雲依石 作品

第 117 章 妻妾


 第一日,杜雲瑟寫完了五道四書題和兩首五言八韻詩,第二日則寫完了八道五經經義。

 他每日日出即起,在火盆上燒開一壺水,烤熱酥軟的燒餅,衝開一杯加了炒熟的芝麻、花生、核桃碎的酥油茶,簡單吃過飯後便開始答題,直到人定之後再收拾筆墨紙硯,把兩張長木板並起來睡覺。

 隔壁的李睿聰第一日接連上了五六次茅房,第二日終於恢復正常,但少了一天的時間,他第一場考試的題答得估計不怎麼樣。

 時間來到第三日,很多考生已經支撐不住了,比起身體上的疲憊,精神上的壓力更難緩解。

 在狹小逼仄的號房裡連待三日,不能說一句話,還要不停答題,不停想自己的試卷能不能得到主考官的青睞,能不能考中進士……躁動的氣氛在一排排號房間湧動。

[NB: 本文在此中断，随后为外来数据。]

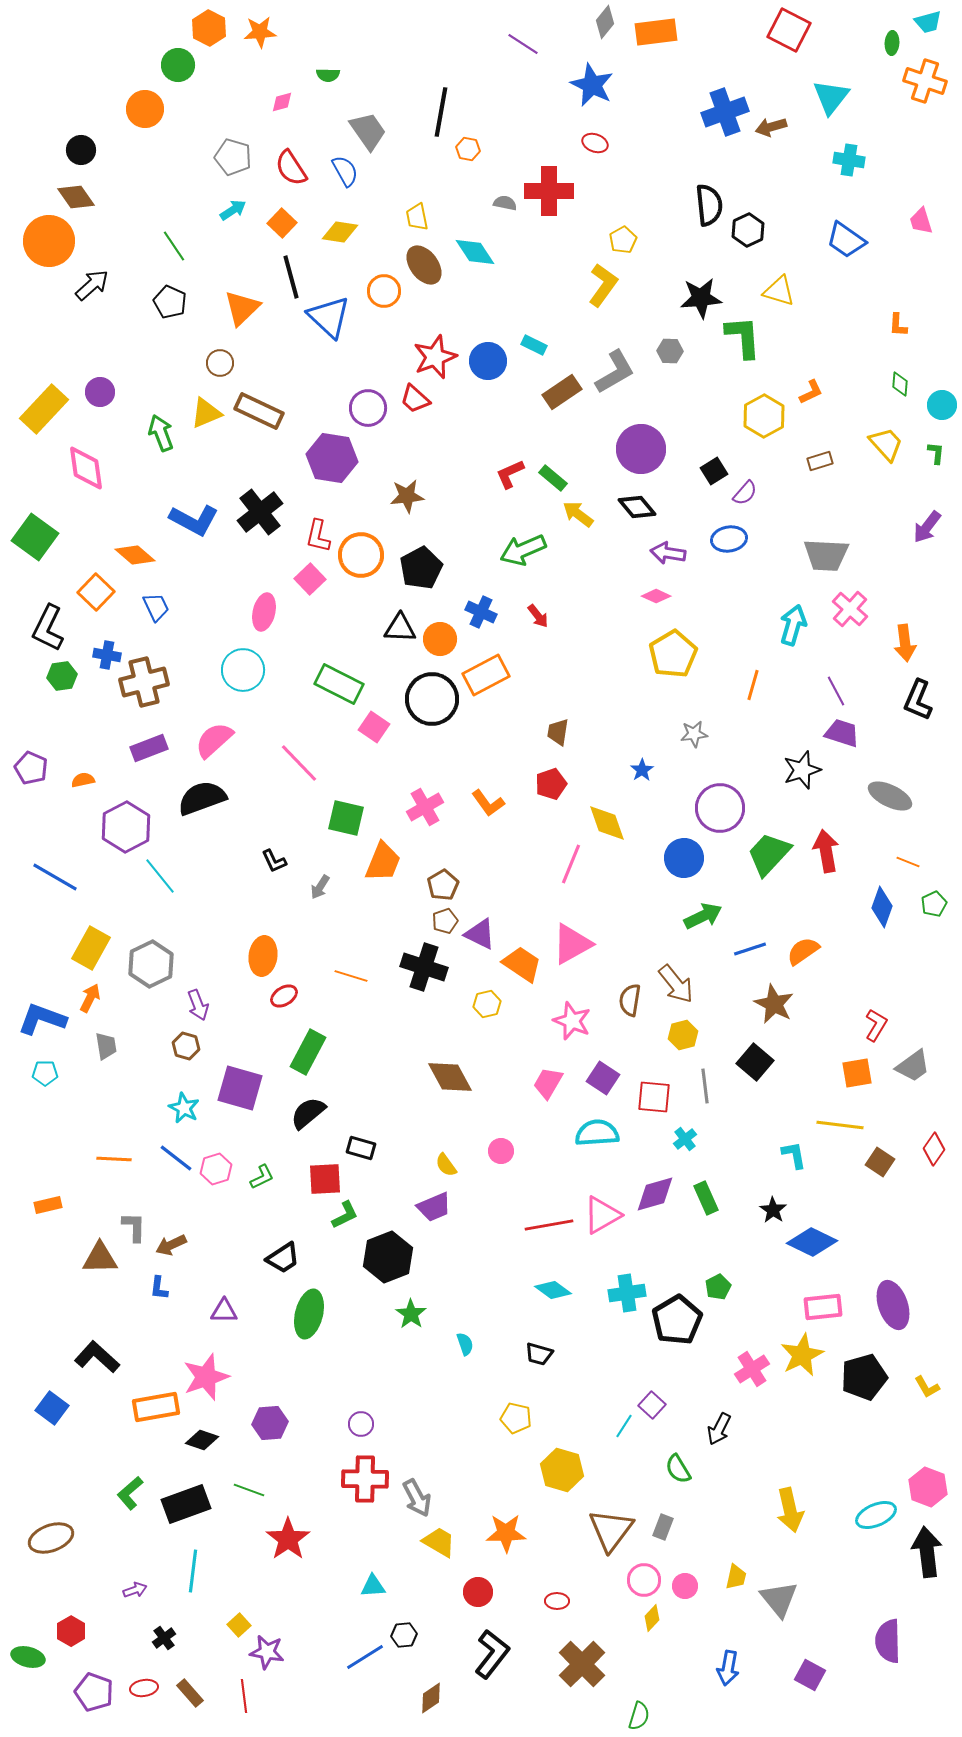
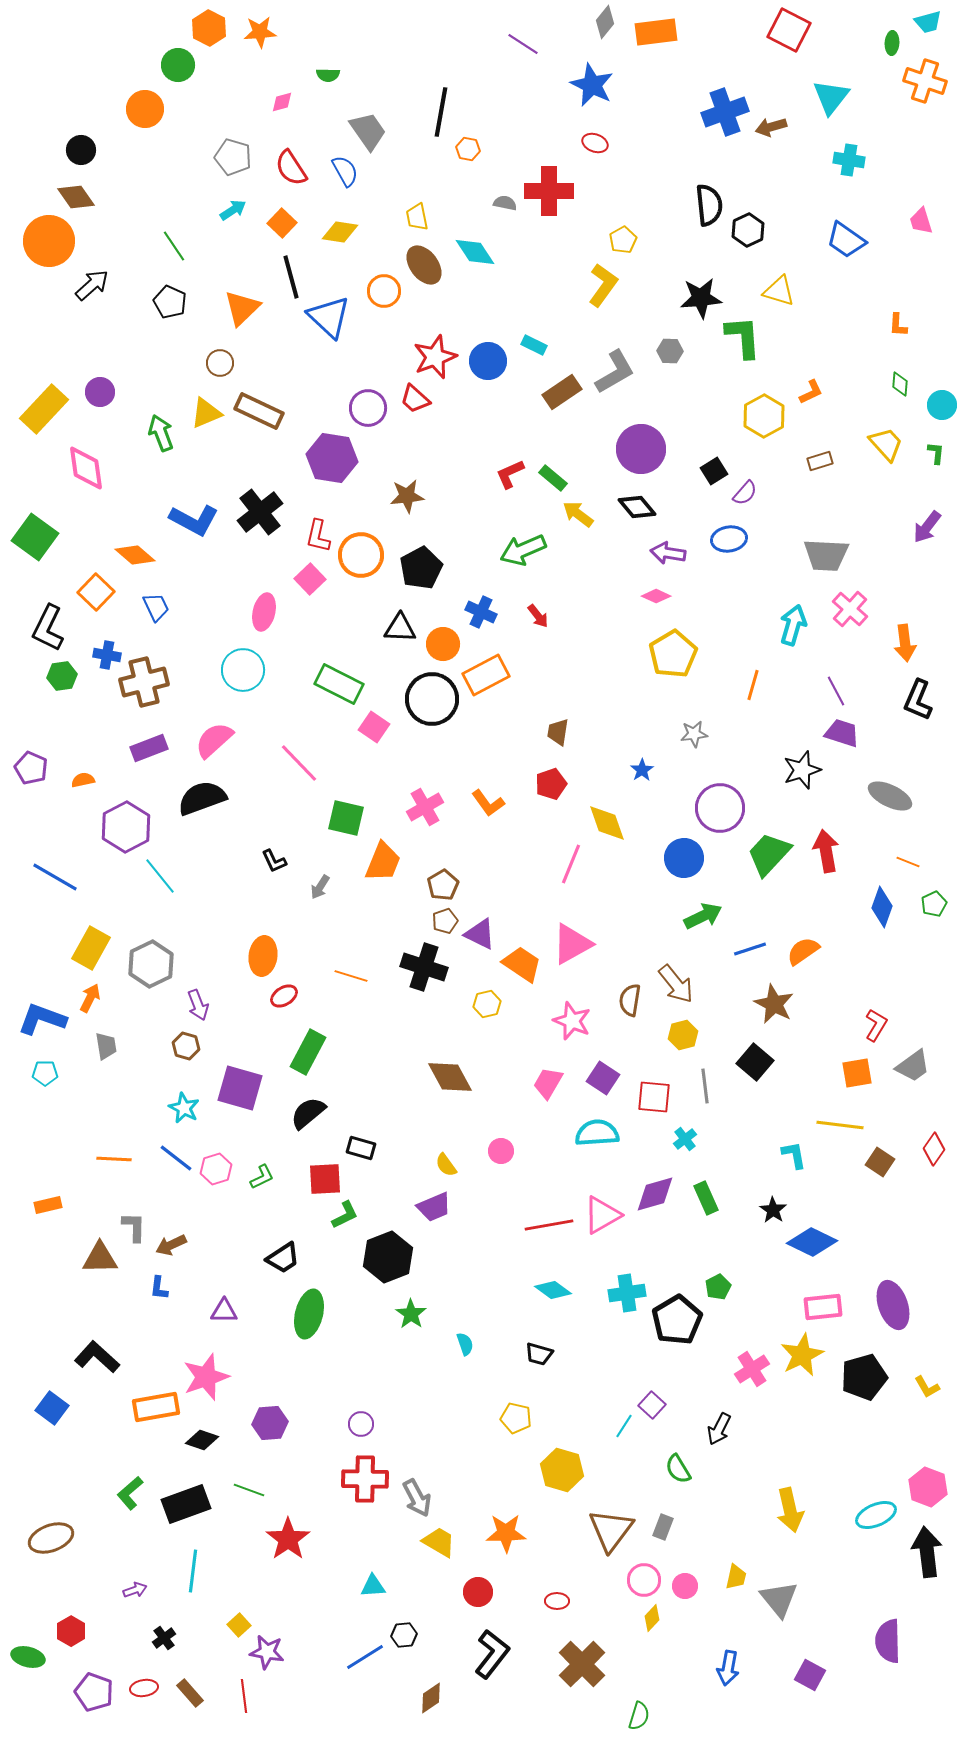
orange circle at (440, 639): moved 3 px right, 5 px down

 杜雲瑟端坐在號房裡,認真地研磨墨錠,他前後左右的號房比起前兩日多了許多動靜。

 換紙的聲音、放筆的聲音、移動木板的聲音……考生們不自覺地發出更大的聲響,緩解心中的急躁。

 杜雲瑟沒有受到絲毫影響,待澄泥硯內的一汪墨汁濃淡適宜,取來一張鋪滿整塊木板桌案的嶄新紙張,開始謄寫自己的答案。

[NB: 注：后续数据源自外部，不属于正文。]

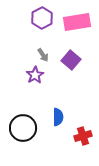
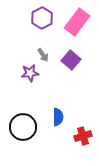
pink rectangle: rotated 44 degrees counterclockwise
purple star: moved 5 px left, 2 px up; rotated 24 degrees clockwise
black circle: moved 1 px up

 科舉文章有著非常嚴苛的格式要求,比如凡“臣”字要小寫,凡“皇帝”、“君”、“陛下”要大寫,凡稱呼君主要另起一行……

 一旦寫錯了,那可不只是考卷被罷黜,還會涉及藐視君上之罪。

 一尺半寬、丈餘長的白浪宣紙上,蠅頭小字豎直齊整地排列著,寫錯一點,就是前功盡棄,不僅考驗考生的耐心和謹慎,也挺考驗情緒穩定程度的。

 ——這是秋華年的評價。

 杜雲瑟謄寫完一道題,暫且歇筆休息片刻,他眼前浮現出自家小夫郎的模樣,唇角不自覺勾起。

 隔壁號房的李睿聰好像不小心摔了硯臺,石硯砸在磚地上,發出不小的動靜,惹得負責這片區域的兩個小吏過來查看。

 杜雲瑟挑了下眉,拾起筆繼續在雪白寬大的紙張上謄抄文章。

 就這樣耐心地寫寫停停,酉時正刻,杜雲瑟按時謄寫完了一整張長長的答卷,裁掉多餘的紙張,正式答卷從頭到尾足有一丈長。

 墨跡晾乾後,負責糊名的小吏打開了號房門。

 當著杜雲瑟的面,小吏將寫著考生信息的卷頭用不透光的紙糊住,將試卷按規制摺疊起來,放入專門的匣子封存。

 這一步是有可能出現舞弊現象的,前朝曾有個舉人一擲千金收買了糊卷的小吏,讓對方把自己和隔壁文魁的試卷的卷頭割下來,互換後重新粘貼,這樣他就得到了文魁的答卷。

 後面會試結果出來,他中了會元,那位文魁則名落孫山。

 好在文魁考試結束後曾把答卷默寫下來給恩師看過,恩師恰巧被邀請去品評會元卷,一看這試卷不僅內容和自己學生的一模一樣,連字跡都相同,立即向上檢舉。

 最後真相大白,文魁重新取回了會元的名次,舞弊的舉人和被收買的小吏都被砍了頭。

 裕朝科舉吸取經驗教訓,讓小吏當著考生的麵糊名,糊名後立即入匣貼上封條,上交一個,才能去收下一個,杜絕了小吏被收買換試卷的可能性。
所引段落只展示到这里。